A casualty of the war himself, Bhishma is the greatest warrior of the Kuru clan and statesman of the highest caliber. Yudhisthira’s inquisitive dialogue with Bhishma here spans the Shanti and the Anushasana Parvans of the Mahabharata.

During this expansive dialogue, Yudhishthira asks Bhishma, “Why does one feel sorrow? why does one feel pain?” Bhishma provides a comprehensive answer, and it nearly spans 18 verses. The reasons he enlists are both intrinsic and extrinsic in nature.

Reason 1 –

Despite worldly comforts, one feels gnawing loneliness when one is in a foreign land, away from home and away from loved ones. That makes them long and yearn.

(In the Welsh language, there is a beautiful word that captures this longing for home — hiraeth)

Reason 2 –

Maybe because of personal flaws, but when their friends and loved ones desert a person, the home itself feels like a foreign land, which makes the person sad.

Reason 3 –

Sometimes even when a person has been noble and kind, and if their friends mistreat them, that leads to anguish.

Reason 4 –

Wealthy and influential people, who might not be as good a human being as you are, if they treat you with disrespect and apathy, sometimes that leads to pain.

Reason 5 –

Despite being a learned, honorable, and capable person, one does not receive the justified rewards. Yet when the undeserving ones do, this leads to resentment.

(In human resource management, there is an expectancy theory of motivation, which is similar in nature)

Reason 6 –

When one does not have proper means of livelihood (lack of a unique skill), it makes one anxious.
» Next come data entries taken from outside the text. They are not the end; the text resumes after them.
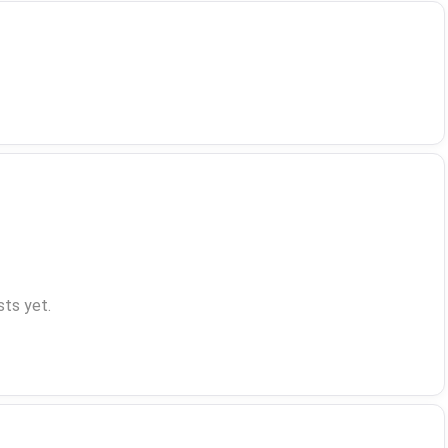
ts yet.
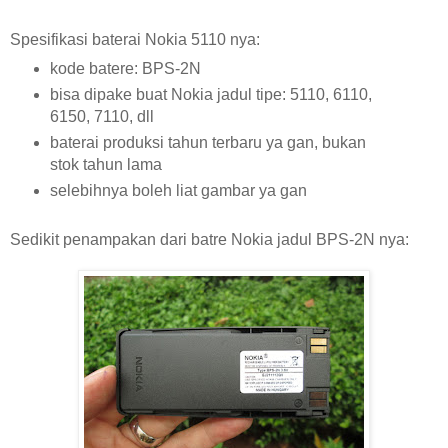
Spesifikasi baterai Nokia 5110 nya:
kode batere: BPS-2N
bisa dipake buat Nokia jadul tipe: 5110, 6110,
6150, 7110, dll
baterai produksi tahun terbaru ya gan, bukan
stok tahun lama
selebihnya boleh liat gambar ya gan
Sedikit penampakan dari batre Nokia jadul BPS-2N nya:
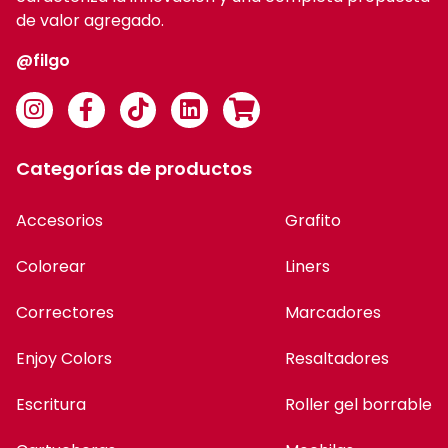
de valor agregado.
@filgo
Categorías de productos
Accesorios
Grafito
Colorear
Liners
Correctores
Marcadores
Enjoy Colors
Resaltadores
Escritura
Roller gel borrable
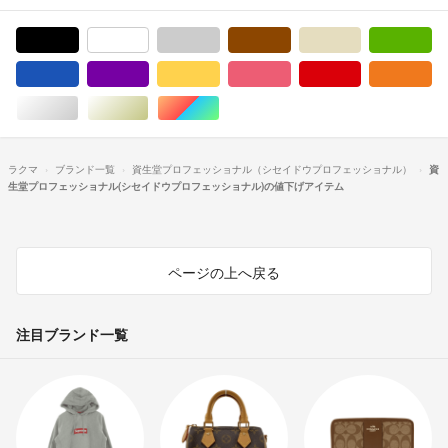
ブラック/黒色系
ホワイト/白色系
グレー/灰色系
ブラウン/茶色系
ベージュ系
グ
ブルー・ネイビー/青色系
パープル/紫色系
イエロー/黄色系
ピンク/桃色系
レッド/赤色系
オ
シルバー/銀色系
ゴールド/金色系
マルチカラー
ラクマ
ブランド一覧
資生堂プロフェッショナル（シセイドウプロフェッショナル）
資
生堂プロフェッショナル(シセイドウプロフェッショナル)の値下げアイテム
ページの上へ戻る
注目ブランド一覧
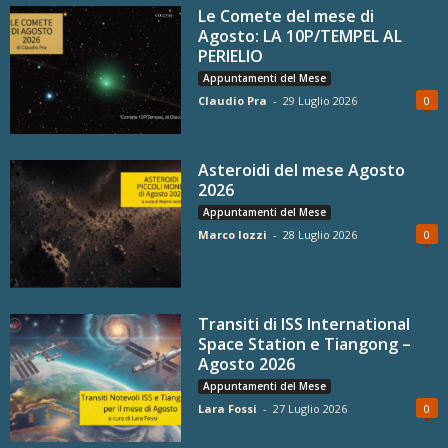
Le Comete del mese di
Agosto: LA 10P/TEMPEL AL
PERIELIO
Appuntamenti del Mese
Claudio Pra
-
29 Luglio 2026
0
Asteroidi del mese Agosto
2026
Appuntamenti del Mese
Marco Iozzi
-
28 Luglio 2026
0
Transiti di ISS International
Space Station e Tiangong –
Agosto 2026
Appuntamenti del Mese
Lara Fossi
-
27 Luglio 2026
0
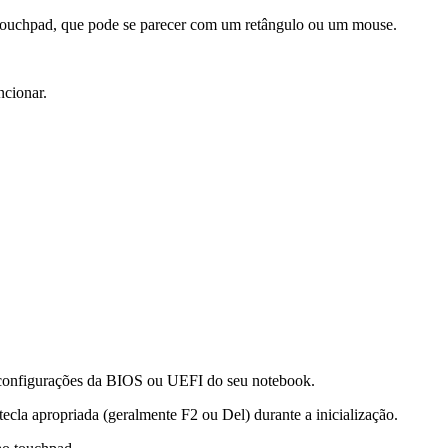
 touchpad, que pode se parecer com um retângulo ou um mouse.
ncionar.
as configurações da BIOS ou UEFI do seu notebook.
tecla apropriada (geralmente F2 ou Del) durante a inicialização.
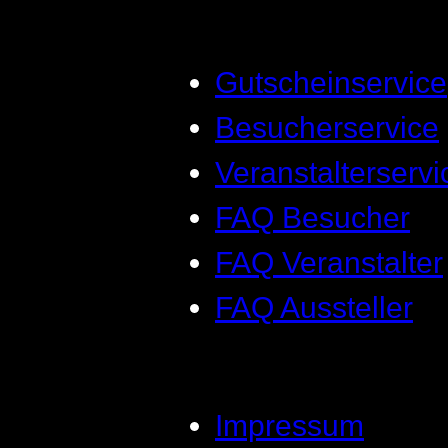
Gutscheinservice
Besucherservice
Veranstalterservi
FAQ Besucher
FAQ Veranstalter
FAQ Aussteller
Impressum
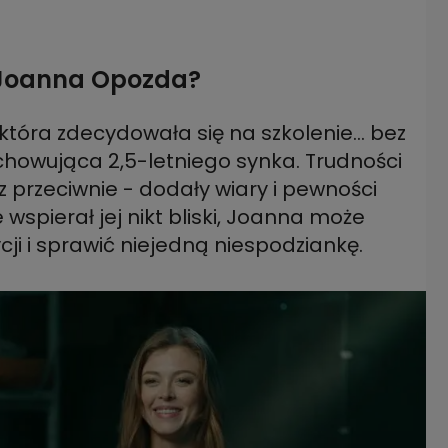
t Joanna Opozda?
 która zdecydowała się na szkolenie... bez
howująca 2,5-letniego synka. Trudności
z przeciwnie - dodały wiary i pewności
 wspierał jej nikt bliski, Joanna może
cji i sprawić niejedną niespodziankę.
And yet, if the person is too proud to ask for a helping hand out of a false sense of self-respect, it leads to suffering.

Reason 7 –

When your generosity and goodness of heart are perceived as your weakness by those who benefit from the same qualities, when they take it for granted and reduce you in your own eyes, it causes deep anguish.

Reason 8 –

When a learned and deserving person is belittled and insulted by those who lack knowledge and kindness, it could cut deep and cause them pain.

Reason 9 –

When an enemy behaves like a friend, earns trust, and eventually betrays, the manipulation and the betrayal then lead to resentment and anguish.

Reason 10 –

A person understands the material world well, has a knack for explaining complex phenomena well, and yet if the person is ignored and belittled by the learned and the respected, it leads to pain.

Reason 11 –

Devoid of money and devoid of intelligence, when one still aspires for lofty goals and fails due to own shortcomings, it leads to sorrow and suffering.

Reason 12 –

Domestic troubles such as the lack of harmonious relations with the family, disapproval of your decisions by your own family, betrayals, and malice by sons and sons-in-law can lead to bottomless pain.

Reason 13 –

If the money a person has set aside for retirement is stolen, and they have to depend on unworthy people for subsistence, it makes them anxious, afraid, and awkward.

Reason 14 –

A person dear to you has been distant and angry due to their own doing/misunderstanding, and you are unable to pacify them and make amends, which leads to suffering.

The description of this passage of the interaction between Yudhisthira and Bhishma is taken from the lecture by Dr. Pradeep Apte, which is a part of the course on “18 Parvans of Mahabharata” by the Bhandarkar Oriental Research Institute.

In the lecture, Dr. Apte points out a poignant juxtaposition.

In this conversation, the one who asks the question, Yudhishthira, has suffered immense anguish through ignominy to the victory. The one who answers is Bhishma, who has lived a life full of difficult choices, and who, even in his last moments, experiences a prolonged agony.

Maybe the complexity of these characters and their gravitas enable the exploration of such diverse and expansive topics in a timeless manner.